THE TASK » Take the material below and extract the lines from the one with "man sig korrekt." through the one with "저감방안을 수립하는 등 환경적으로 건전하고 지속가능한 개발을", word for word, without pictures.

>>>

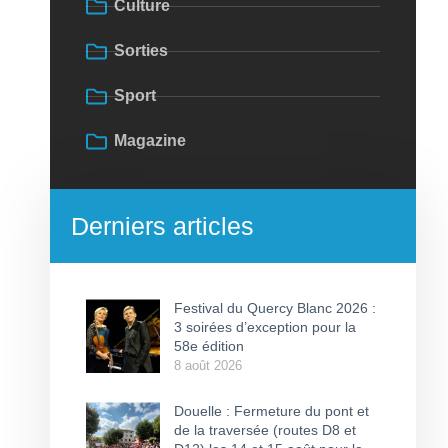
Culture
Sorties
Sport
Magazine
Derniers articles
Festival du Quercy Blanc 2026 :
3 soirées d’exception pour la
58e édition
8 août 2026
Douelle : Fermeture du pont et
de la traversée (routes D8 et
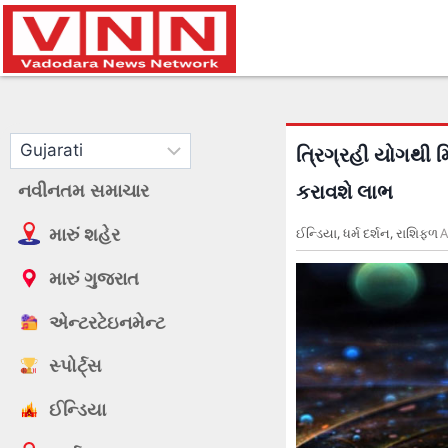
ત્રિગ્રહી યોગથી 
નવીનતમ સમાચાર
કરાવશે લાભ
મારું શહેર
ઈન્ડિયા
,
ધર્મ દર્શન
,
રાશિફળ
A
મારું ગુજરાત
એન્ટરટેઇનમેન્ટ
સ્પોર્ટ્સ
ઈન્ડિયા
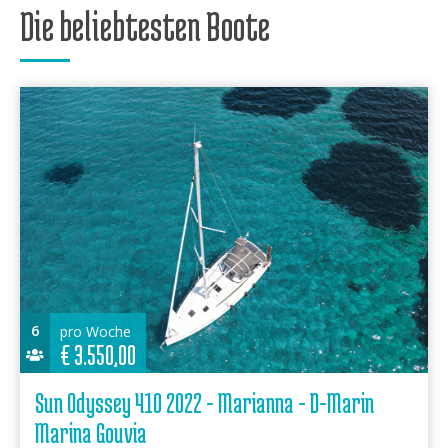
Die beliebtesten Boote
6
pro Woche
€
3.550,00
Sun Odyssey 410 2022 - Marianna - D-Marin
Marina Gouvia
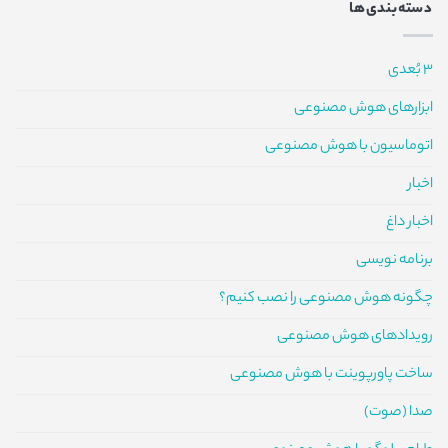
دسته‌بندی‌ها
3 بُعدی
ابزارهای هوش مصنوعی
اتوماسیون با هوش مصنوعی
اخبار
اخبار داغ
برنامه نویسی
چگونه هوش مصنوعی را نصب کنیم؟
رویدادهای هوش مصنوعی
ساخت پاورپوینت با هوش مصنوعی
صدا (صوت)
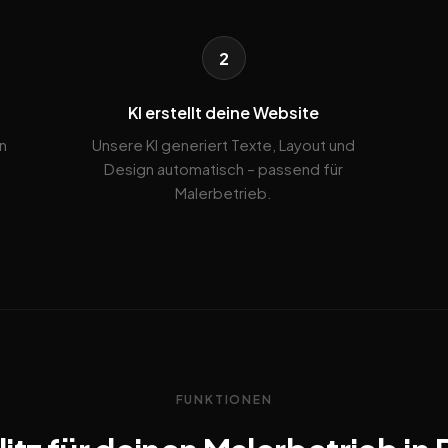
2
KI erstellt deine Website
n
Unsere KI generiert Texte, Layout und
Design automatisch – passend für
Malerbetrieb.
FUNKTIONEN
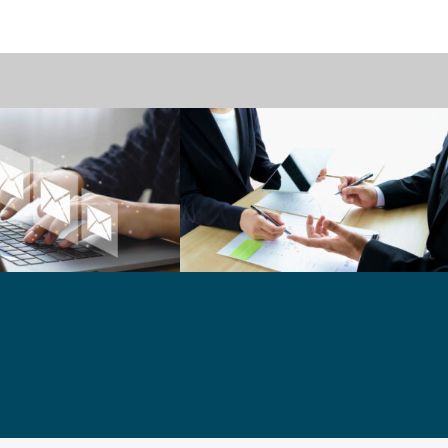
減
業務コスト削減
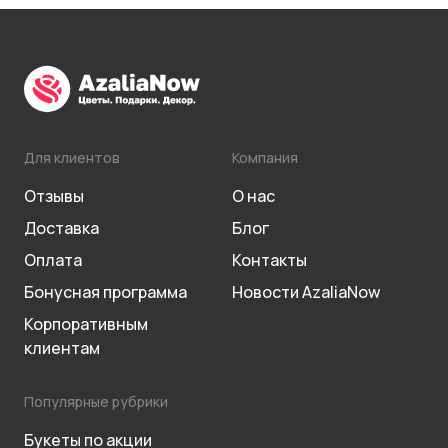
Для клиентов
Компания
Отзывы
О нас
Доставка
Блог
Оплата
Контакты
Бонусная программа
Новости AzaliaNow
Корпоративным
клиентам
Популярные рубрики
Букеты по акции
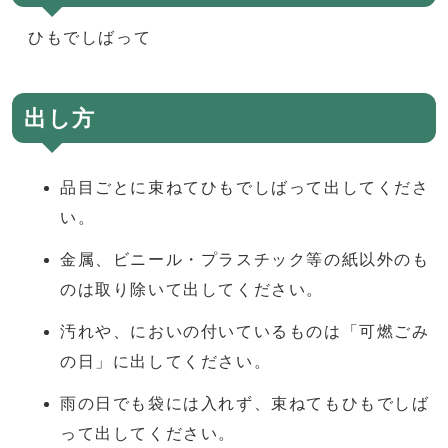
ひもでしばって
出し方
品目ごとに束ねてひもでしばって出してくださ
い。
金属、ビニール・プラスチック等の紙以外のも
のは取り除いて出してください。
汚れや、においの付いているものは「可燃ごみ
の日」に出してください。
雨の日でも袋には入れず、束ねてもひもでしば
って出してください。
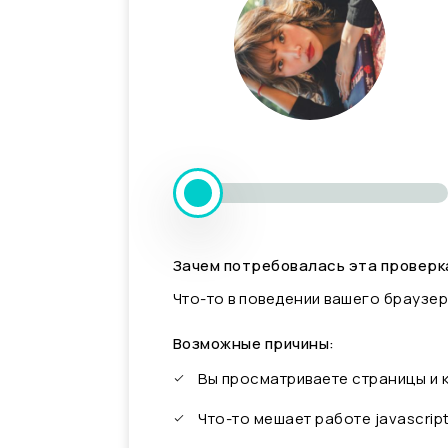
Зачем потребовалась эта проверк
Что-то в поведении вашего браузер
Возможные причины:
Вы просматриваете страницы и
Что-то мешает работе javascrip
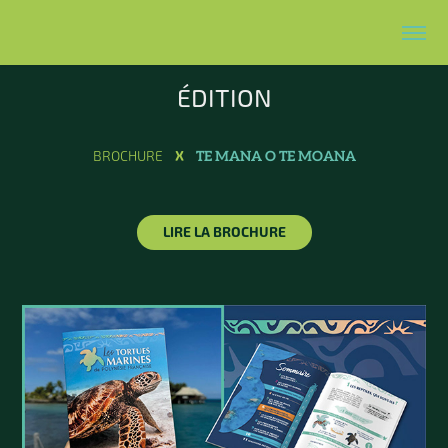
ÉDITION
TE MANA O TE MOANA
BROCHURE
X
LIRE LA BROCHURE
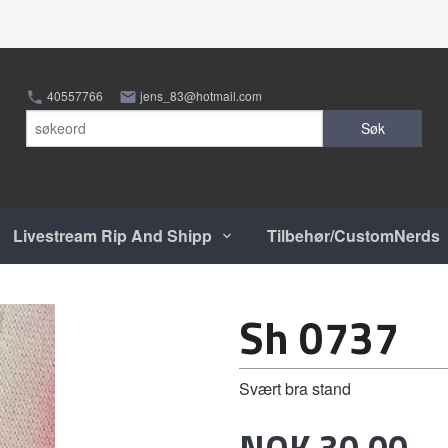
40557766
jens_83@hotmail.com
Søk
Livestream Rip And Shipp
Tilbehør/CustomNerds
Sh 0737
Svært bra stand
Pris
NOK
30,00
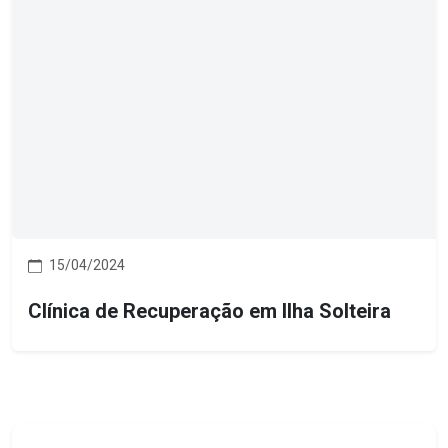
15/04/2024
Clínica de Recuperação em Ilha Solteira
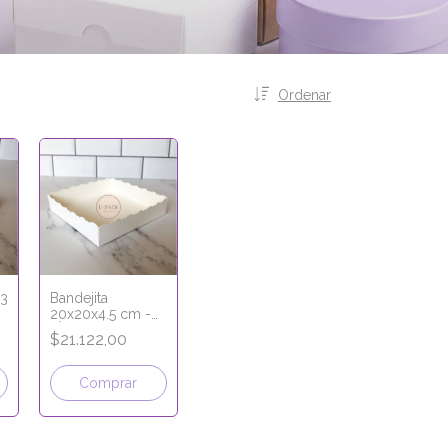
Ordenar
x3
Bandejita
20x20x4.5 cm -
LÍNEA PREMIUM
$21.122,00
Comprar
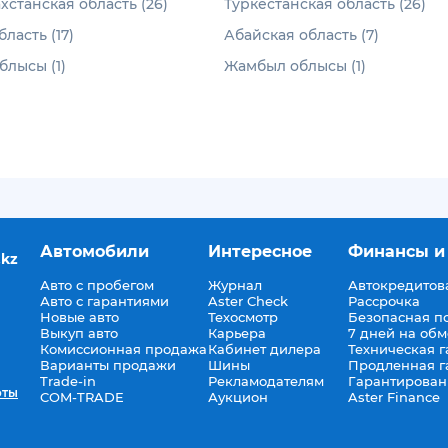
хстанская область (26)
Туркестанская область (26)
ласть (17)
Абайская область (7)
лысы (1)
Жамбыл облысы (1)
Автомобили
Интересное
Финансы и
.kz
Авто с пробегом
Журнал
Автокредитов
Авто с гарантиями
Aster Check
Рассрочка
Новые авто
Техосмотр
Безопасная п
Выкуп авто
Карьера
7 дней на об
Комиссионная продажа
Кабинет дилера
Техническая г
Варианты продажи
Шины
Продленная г
Trade-in
Рекламодателям
Гарантирован
оты
COM-TRADE
Аукцион
Aster Finance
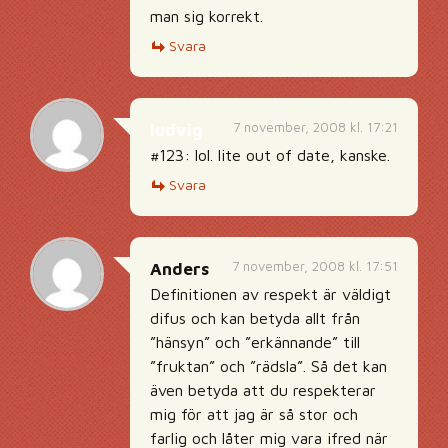
man sig korrekt.
Svara
7 november, 2008 kl. 17:21
ludvig
#123: lol. lite out of date, kanske.
Svara
7 november, 2008 kl. 17:51
Anders
Definitionen av respekt är väldigt
difus och kan betyda allt från
”hänsyn” och ”erkännande” till
”fruktan” och ”rädsla”. Så det kan
även betyda att du respekterar
mig för att jag är så stor och
farlig och låter mig vara ifred när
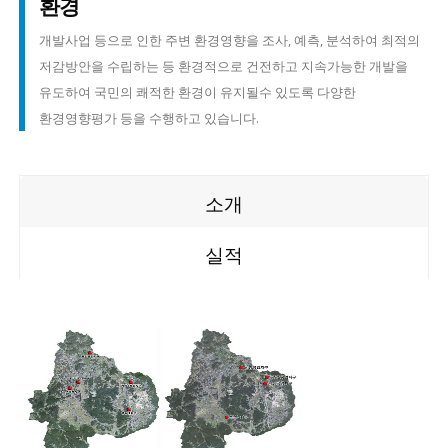
환경
개발사업 등으로 인한 주변 환경영향을 조사, 예측, 분석하여 최적의
저감방안을 수립하는 등 환경적으로 건전하고 지속가능한 개발을
유도하여 국민의 쾌적한 환경이 유지될수 있도록 다양한
환경영향평가 등을 수행하고 있습니다.
소개
실적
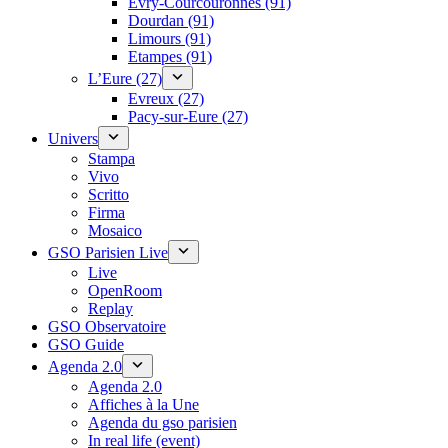
Évry-Courcouronnes (91)
Dourdan (91)
Limours (91)
Etampes (91)
L’Eure (27)
Evreux (27)
Pacy-sur-Eure (27)
Univers
Stampa
Vivo
Scritto
Firma
Mosaico
GSO Parisien Live
Live
OpenRoom
Replay
GSO Observatoire
GSO Guide
Agenda 2.0
Agenda 2.0
Affiches à la Une
Agenda du gso parisien
In real life (event)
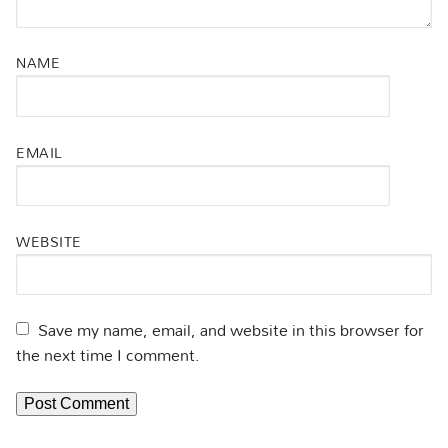
NAME
EMAIL
WEBSITE
Save my name, email, and website in this browser for
the next time I comment.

<<<

WRITTEN SOLUTION »
man sig korrekt.
Svara
7 november, 2008 kl. 17:21
ludvig
#123: lol. lite out of date, kanske.
Svara
7 november, 2008 kl. 17:51
Anders
Definitionen av respekt är väldigt
difus och kan betyda allt från
”hänsyn” och ”erkännande” till
”fruktan” och ”rädsla”. Så det kan
även betyda att du respekterar
mig för att jag är så stor och
farlig och låter mig vara ifred när
환경
개발사업 등으로 인한 주변 환경영향을 조사, 예측, 분석하여 최적의
저감방안을 수립하는 등 환경적으로 건전하고 지속가능한 개발을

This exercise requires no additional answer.